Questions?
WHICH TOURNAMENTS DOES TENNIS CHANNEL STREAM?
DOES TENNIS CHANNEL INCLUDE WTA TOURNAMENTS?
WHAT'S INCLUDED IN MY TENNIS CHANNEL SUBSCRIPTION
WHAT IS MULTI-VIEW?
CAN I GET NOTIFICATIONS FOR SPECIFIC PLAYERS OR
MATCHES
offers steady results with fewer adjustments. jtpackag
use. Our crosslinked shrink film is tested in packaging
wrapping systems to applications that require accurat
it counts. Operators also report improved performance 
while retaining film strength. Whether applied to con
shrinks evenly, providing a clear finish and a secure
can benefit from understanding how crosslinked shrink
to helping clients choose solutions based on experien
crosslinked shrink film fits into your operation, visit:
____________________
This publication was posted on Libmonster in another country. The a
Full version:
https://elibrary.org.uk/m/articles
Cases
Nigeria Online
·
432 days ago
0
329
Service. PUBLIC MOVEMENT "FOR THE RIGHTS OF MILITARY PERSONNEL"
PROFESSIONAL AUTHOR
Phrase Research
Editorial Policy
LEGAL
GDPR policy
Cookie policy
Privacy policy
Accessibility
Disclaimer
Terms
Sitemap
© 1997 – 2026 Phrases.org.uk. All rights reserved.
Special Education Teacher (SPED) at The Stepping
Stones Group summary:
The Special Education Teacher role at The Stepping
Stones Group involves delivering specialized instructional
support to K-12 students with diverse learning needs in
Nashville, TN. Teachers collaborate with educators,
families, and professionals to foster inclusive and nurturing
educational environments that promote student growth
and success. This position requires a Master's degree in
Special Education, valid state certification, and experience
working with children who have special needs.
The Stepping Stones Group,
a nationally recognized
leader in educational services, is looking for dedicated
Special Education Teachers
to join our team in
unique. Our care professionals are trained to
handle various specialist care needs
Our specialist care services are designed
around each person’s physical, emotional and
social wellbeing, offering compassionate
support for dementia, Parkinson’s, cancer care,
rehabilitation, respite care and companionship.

★ ★ ★

(DESCRIPTION OF THE TASK): Once you have read the data, copy all of it out exactly.

(RESULT OF THE EXERCISE):
Questions?
WHICH TOURNAMENTS DOES TENNIS CHANNEL STREAM?
DOES TENNIS CHANNEL INCLUDE WTA TOURNAMENTS?
WHAT'S INCLUDED IN MY TENNIS CHANNEL SUBSCRIPTION
WHAT IS MULTI-VIEW?
CAN I GET NOTIFICATIONS FOR SPECIFIC PLAYERS OR
MATCHES
offers steady results with fewer adjustments. jtpackag
use. Our crosslinked shrink film is tested in packaging
wrapping systems to applications that require accurat
it counts. Operators also report improved performance 
while retaining film strength. Whether applied to con
shrinks evenly, providing a clear finish and a secure
can benefit from understanding how crosslinked shrink
to helping clients choose solutions based on experien
crosslinked shrink film fits into your operation, visit:
____________________
This publication was posted on Libmonster in another country. The a
Full version:
https://elibrary.org.uk/m/articles
Cases
Nigeria Online
·
432 days ago
0
329
Service. PUBLIC MOVEMENT "FOR THE RIGHTS OF MILITARY PERSONNEL"
PROFESSIONAL AUTHOR
Phrase Research
Editorial Policy
LEGAL
GDPR policy
Cookie policy
Privacy policy
Accessibility
Disclaimer
Terms
Sitemap
© 1997 – 2026 Phrases.org.uk. All rights reserved.
Special Education Teacher (SPED) at The Stepping
Stones Group summary:
The Special Education Teacher role at The Stepping
Stones Group involves delivering specialized instructional
support to K-12 students with diverse learning needs in
Nashville, TN. Teachers collaborate with educators,
families, and professionals to foster inclusive and nurturing
educational environments that promote student growth
and success. This position requires a Master's degree in
Special Education, valid state certification, and experience
working with children who have special needs.
The Stepping Stones Group,
a nationally recognized
leader in educational services, is looking for dedicated
Special Education Teachers
to join our team in
unique. Our care professionals are trained to
handle various specialist care needs
Our specialist care services are designed
around each person’s physical, emotional and
social wellbeing, offering compassionate
support for dementia, Parkinson’s, cancer care,
rehabilitation, respite care and companionship.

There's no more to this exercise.